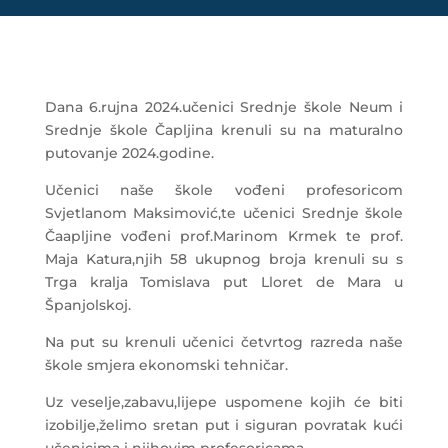
Dana 6.rujna 2024.učenici Srednje škole Neum i
Srednje škole Čapljina krenuli su na maturalno
putovanje 2024.godine.
Učenici naše škole vođeni profesoricom
Svjetlanom Maksimović,te učenici Srednje škole
Čaapljine vođeni prof.Marinom Krmek te prof.
Maja Katura,njih 58 ukupnog broja krenuli su s
Trga kralja Tomislava put Lloret de Mara u
Španjolskoj.
Na put su krenuli učenici četvrtog razreda naše
škole smjera ekonomski tehničar.
Uz veselje,zabavu,lijepe uspomene kojih će biti
izobilje,želimo sretan put i siguran povratak kući
učenicima i njihovim profesoricama.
____
Instructions for the task: Everything in the material except the pictures should be restated word for word.

Task output:
Dana 6.rujna 2024.učenici Srednje škole Neum i
Srednje škole Čapljina krenuli su na maturalno
putovanje 2024.godine.
Učenici naše škole vođeni profesoricom
Svjetlanom Maksimović,te učenici Srednje škole
Čaapljine vođeni prof.Marinom Krmek te prof.
Maja Katura,njih 58 ukupnog broja krenuli su s
Trga kralja Tomislava put Lloret de Mara u
Španjolskoj.
Na put su krenuli učenici četvrtog razreda naše
škole smjera ekonomski tehničar.
Uz veselje,zabavu,lijepe uspomene kojih će biti
izobilje,želimo sretan put i siguran povratak kući
učenicima i njihovim profesoricama.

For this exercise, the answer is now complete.